It should be clear that subjunctive conditionals are not material conditionals. I said that (4) is almost certainly false. But it almost certainly has a false antecedent. So the corresponding material conditional is almost certainly true.

8.2Strict conditionals

One apparent difference between material conditionals $A \to B$ and conditionals in natural language is that $A\to B$ requires no connection between the antecedent $A$ and the consequent $B$. Consider (1).

(1): If we leave after 5, we will miss the train.

Intuitively, someone who utters (1) wants to convey that missing the train is a necessary consequence of leaving after 5 – that it is impossible to leave after 5 and still make it to the train, given certain facts about the distance to the station, the time it takes to get there, etc. This suggests that (1) should be formalized not as $p \to q$ but as $\Box (p \to q)$ or, equivalently, $\neg \Diamond (p \land \neg q)$.

Sentences that are equivalent to $\Box (A \to B)$ are called strict conditionals. The label goes back to C.I. Lewis (1918), who also introduced the abbreviation $A \,\unicode {x297D}\, B$ for $\Box (A \to B)$.

Lewis was not interested in ‘if …then …’ sentences. He introduced $A \,\unicode {x297D}\, B$ to formalize ‘$A$ implies $B$’ or ‘$A$ entails $B$’. His intended use of $\,\unicode {x297D}\,$ roughly matches our use of the double-barred turnstile ‘$\models $’. But there are important differences. The turnstile is an operator in our meta-language; Lewis’s $\,\unicode {x297D}\,$ is an object-language operator that, like $\land $ or $\to $, can be placed between any two sentences in a formal language to generate another sentence in the language. $p \,\unicode {x297D}\, (q \,\unicode {x297D}\, p)$ is well-formed, whereas $p \models (q\models p)$ is gibberish. Moreover, while $p \models q$ is simply false – because there are models in which $p$ is true and $q$ false – Lewis’s $p \,\unicode {x297D}\, q$ is true on some interpretation of the sentence letters and false on others. If $p$ means that it raining heavily and $q$ that it is raining, then $p \,\unicode {x297D}\, q$ is true because the hypothesis that it is raining heavily implies that it is raining.

Let’s set aside Lewis’s project of formalizing the concept of implication. Our goal is to find an object-language construction that functions like ‘if …then …’ in English. To see whether ‘$\ldots \,\unicode {x297D}\,\ldots $’ can do the job, let’s have a closer look at the logic of strict conditionals.

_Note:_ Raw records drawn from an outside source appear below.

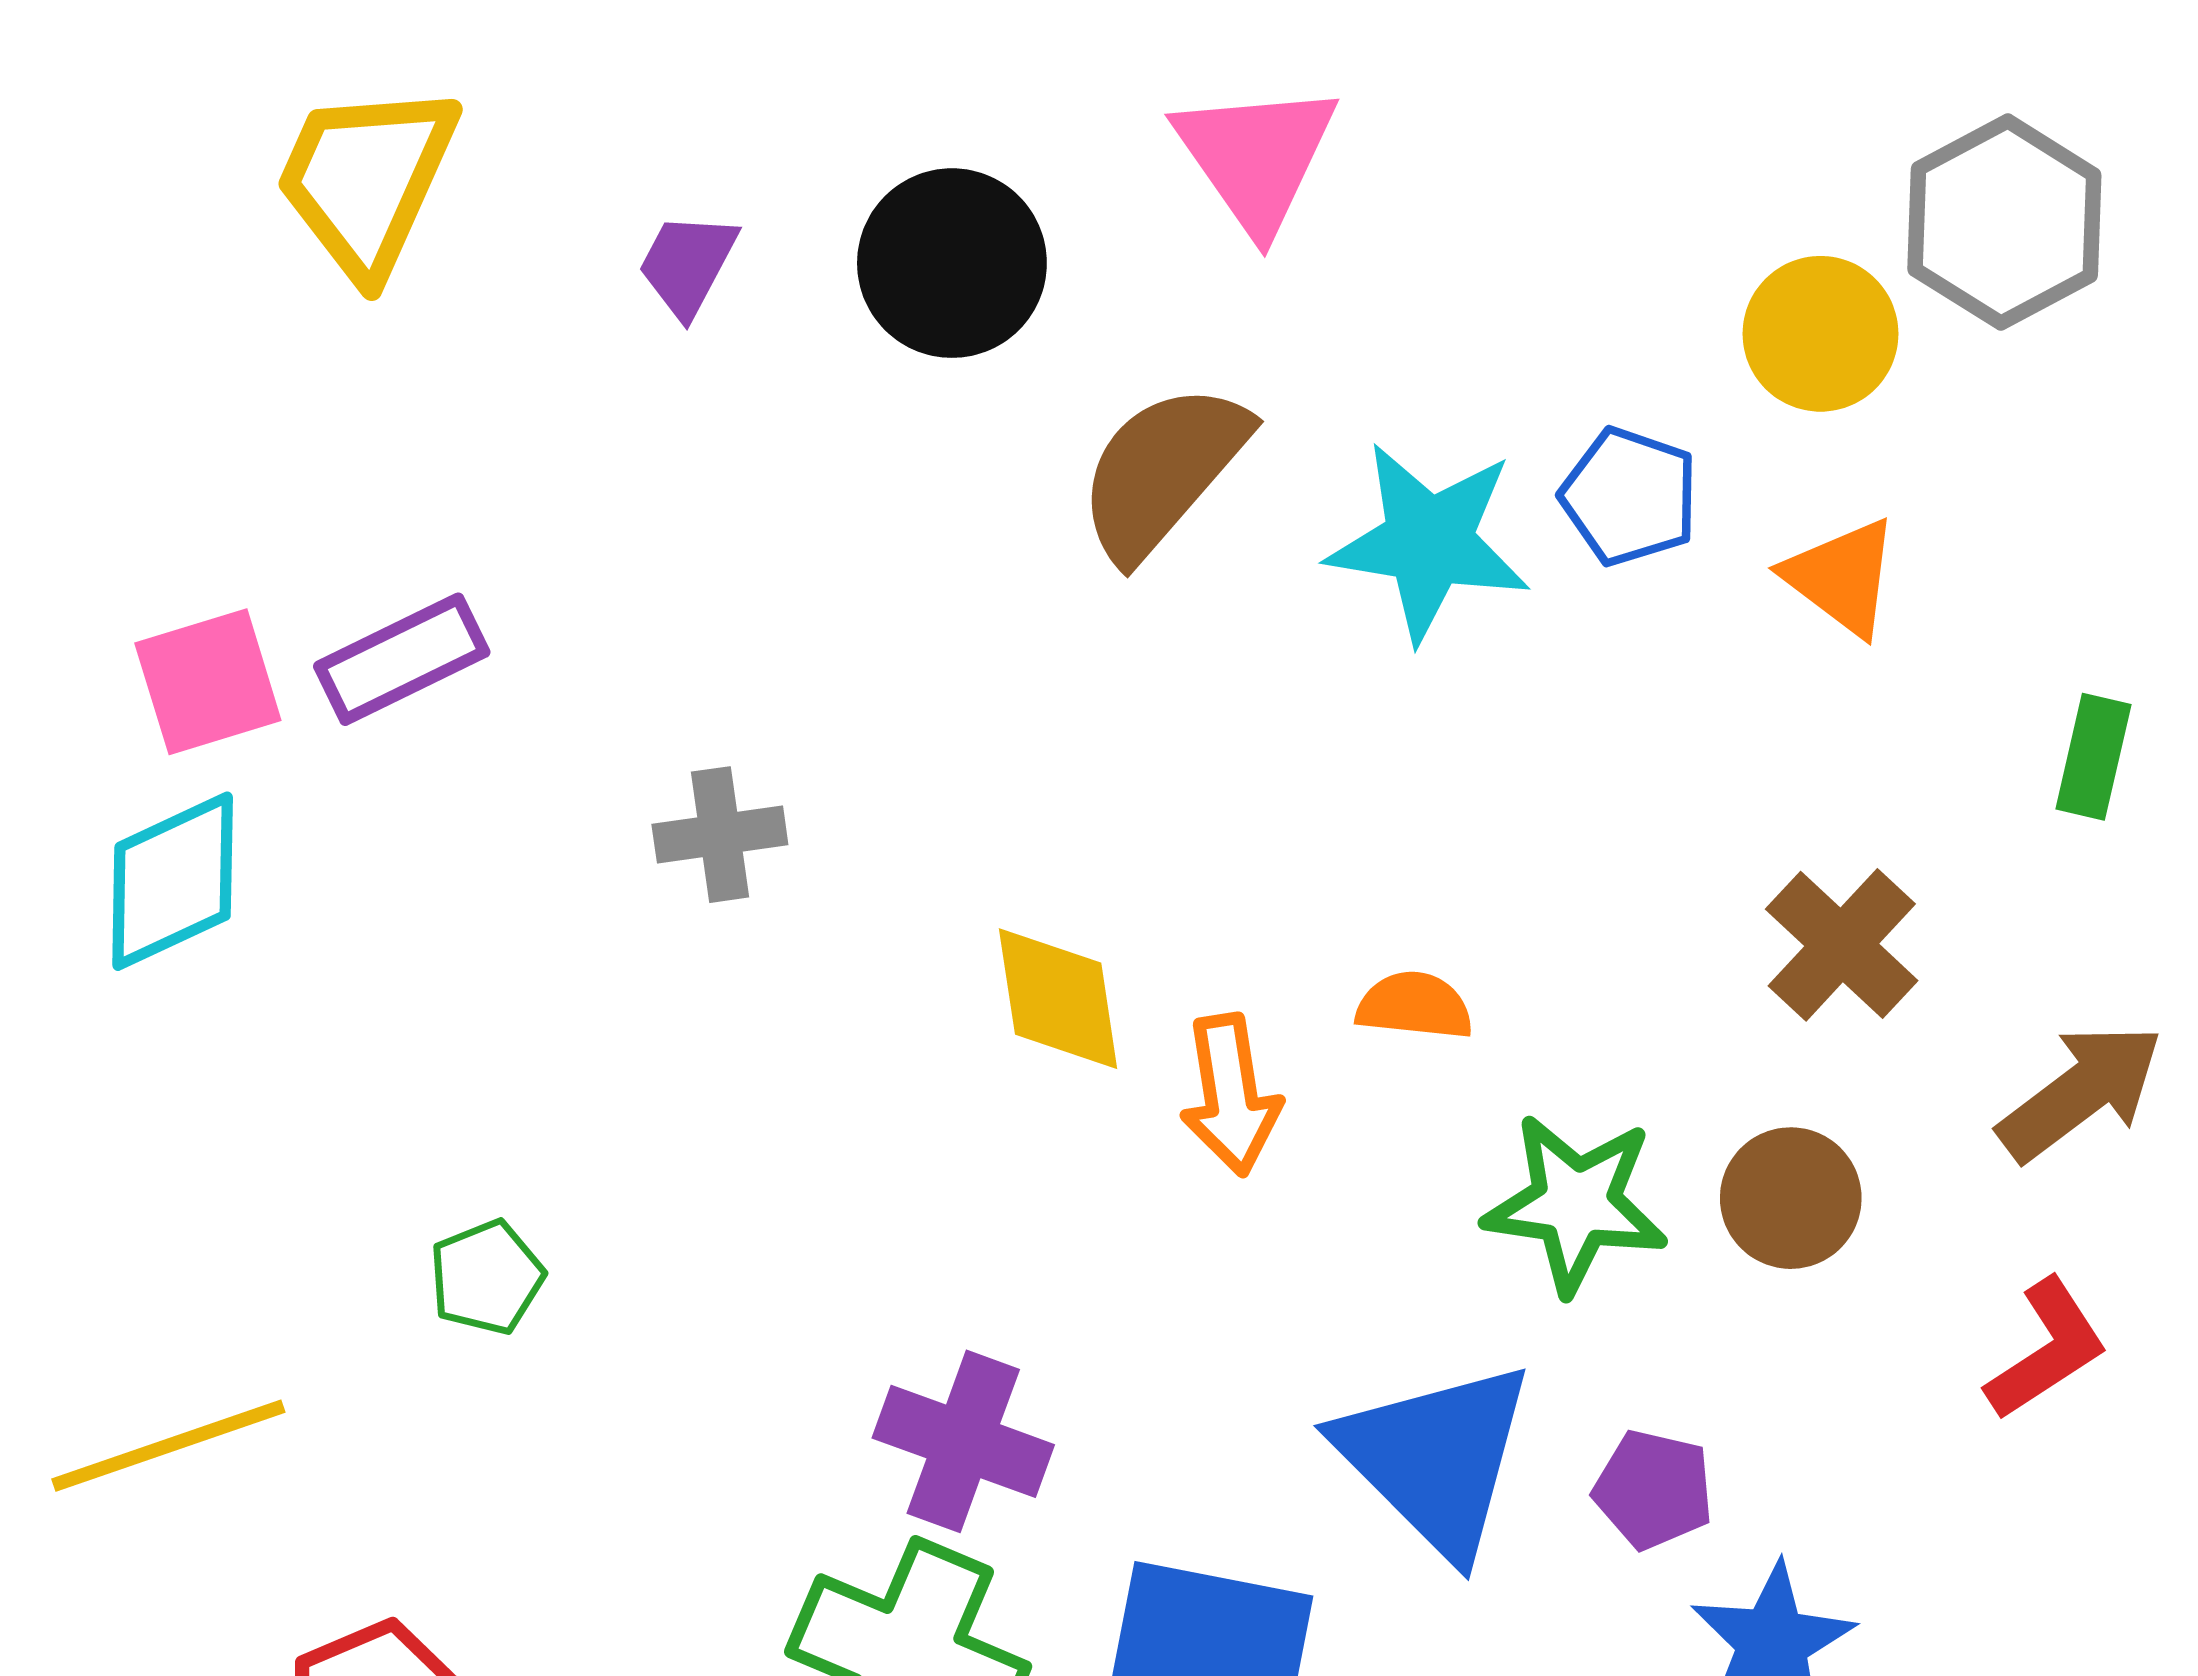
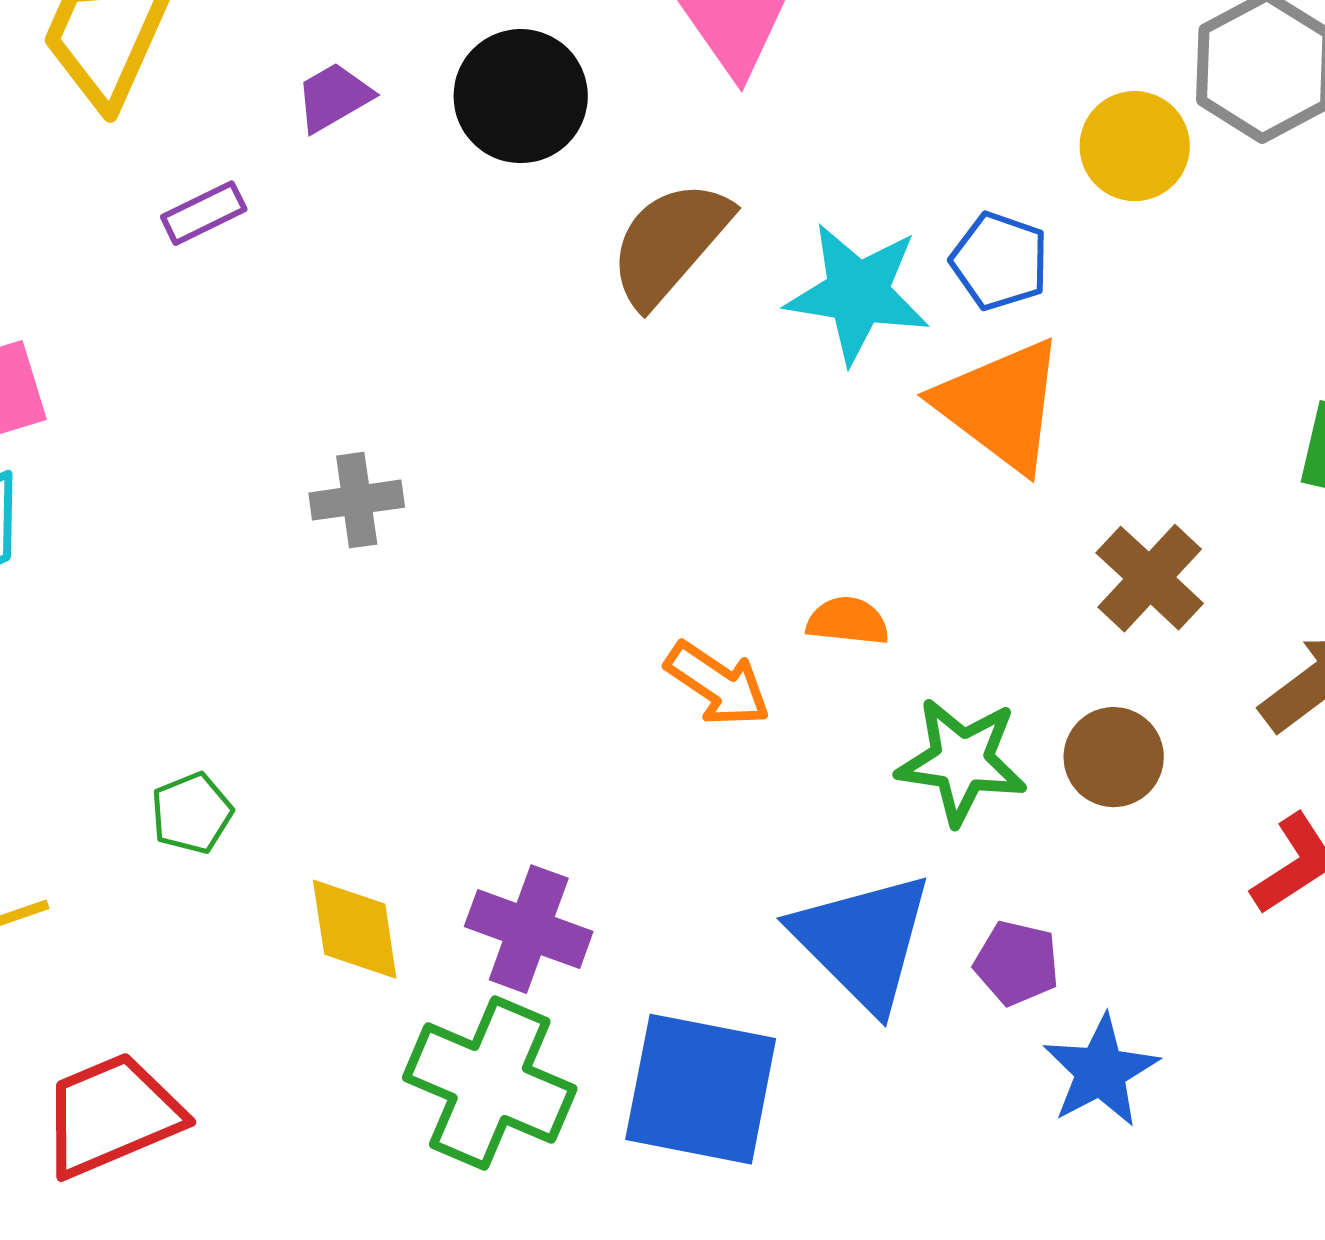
purple trapezoid: (687, 265) -> (334, 97), turned 32
orange triangle: (1842, 577) -> (1001, 405), moved, size x1.6
purple rectangle: (402, 659) -> (204, 213), moved, size x0.7
yellow diamond: (1058, 999) -> (355, 929), moved
orange arrow: (1231, 1095) -> (718, 684), turned -47

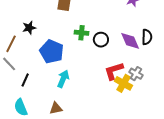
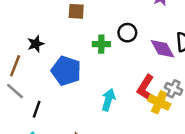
black circle: (101, 40) -> (127, 33), moved
red L-shape: (114, 71) -> (146, 88), turned -35
cyan arrow: (63, 79) -> (108, 100), moved

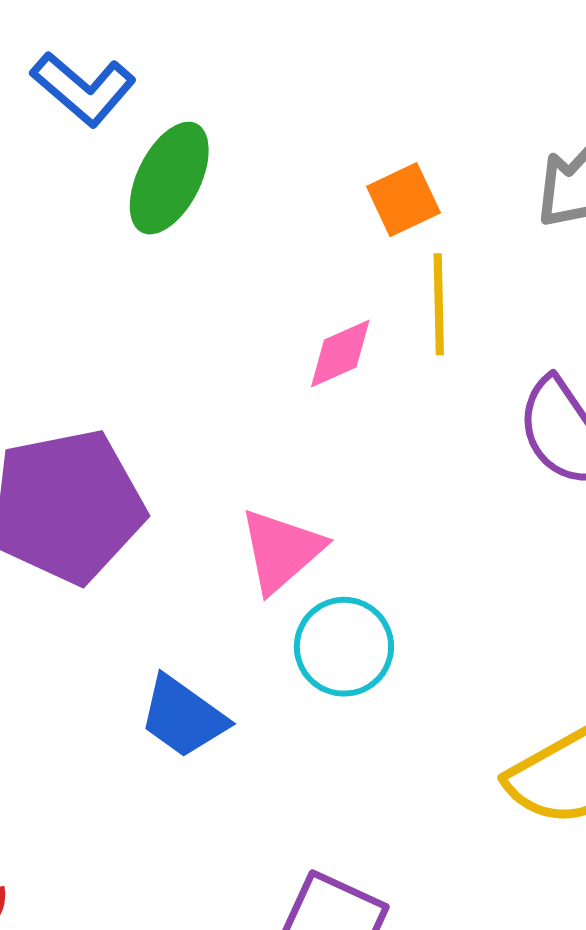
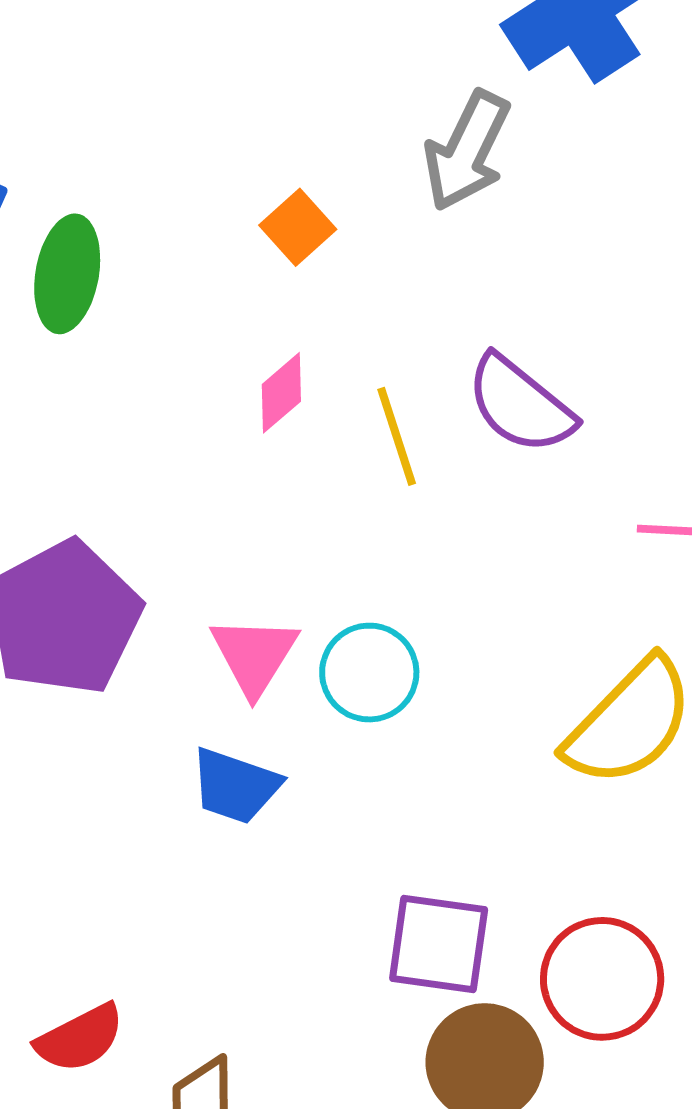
yellow line: (439, 304) -> (397, 436), moved
pink triangle: (281, 550) -> (254, 655), moved

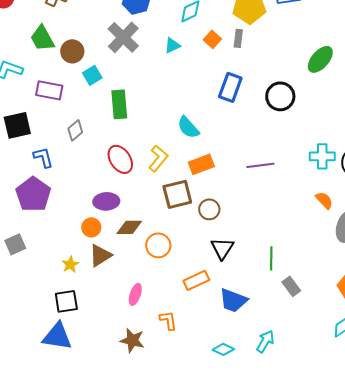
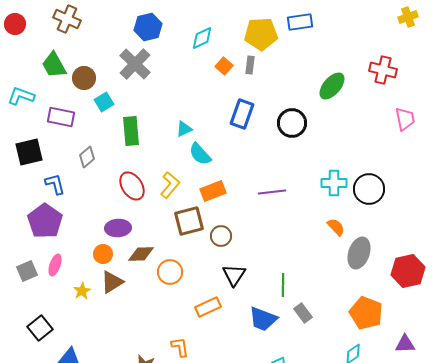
cyan triangle: (172, 45) -> (184, 129), moved
pink ellipse: (135, 294) -> (55, 265), moved
blue trapezoid: (233, 300) -> (263, 319), moved
black square: (66, 301) -> (40, 328), moved, turned -30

Since $A \,\unicode {x297D}\, B$ is equivalent to $\Box (A \to B)$, standard Kripke semantics for the box also provides a semantics for strict conditionals. In Kripke semantics, $\Box (A \to B)$ is true at a world $w$ iff $A \to B$ is true at all worlds $v$ accessible from $w$. And $A \to B$ is true at $v$ iff $A$ is false at $v$ or $B$ is true at $v$. We therefore have the following truth-conditions for strict conditionals.

Definition 8.1: Kripke semantics for $\,\unicode {x297D}\,$

If $M = \langle W,R,V \rangle $ is a Kripke model, then
$M,w \models A \,\unicode {x297D}\, B$ iff for all $v$ such that $wRv$, either $M,v \not \models A$ or $M,v \models B$.

Exercise 8.2

$A \,\unicode {x297D}\, B$ is equivalent to $\Box (A \to B)$. Can you fill the blank in: ‘$\Box A$ is equivalent to —’, using no modal operator other than $\,\unicode {x297D}\,$?

As always, the logic of strict conditionals depends on what constraints we put on the accessibility relation. Without any constraints, $\,\unicode {x297D}\,$ does not validate modus ponens, in the sense that $A \,\unicode {x297D}\, B$ and $A$ together do not entail $B$. We can see this by translating $A \,\unicode {x297D}\, B$ back into $\Box (A \to B)$ and setting up a tree. Recall that to test whether some premises entail a conclusion, we start the tree with the premises and the negated conclusion.

1. □ (A → B) (w ) (Ass. )
2. A (w ) (Ass. )

3. ¬B (w ) (Ass. )

With the K-rules, where we don’t make any assumptions about the accessibility relation, node 1 can’t be expanded, so there is nothing more we can do.

Exercise 8.3

Give a countermodel in which $p \,\unicode {x297D}\, q$ and $p$ are true at some world while $q$ is false.

If we assume that the accessibility relation is reflexive, the tree closes:

4. wRw (Ref.)

5. A → B (w ) (1,4)

6. ¬A (w ) (5) 7. B (w ) (5)
x x

It is not hard to show that modus ponens for $\,\unicode {x297D}\,$ is valid on all and only the reflexive frames. Reflexivity is precisely what we need to render modus ponens valid. Since modus ponens looks plausible for English conditionals (as I’ve argued on p. 216), we’ll probably want the relevant Kripke models to be reflexive.

Exercise 8.4

Using the tree method, and translating $A \,\unicode {x297D}\, B$ into $\Box (A \to B)$, confirm that following claims hold, for all $A,B,C$.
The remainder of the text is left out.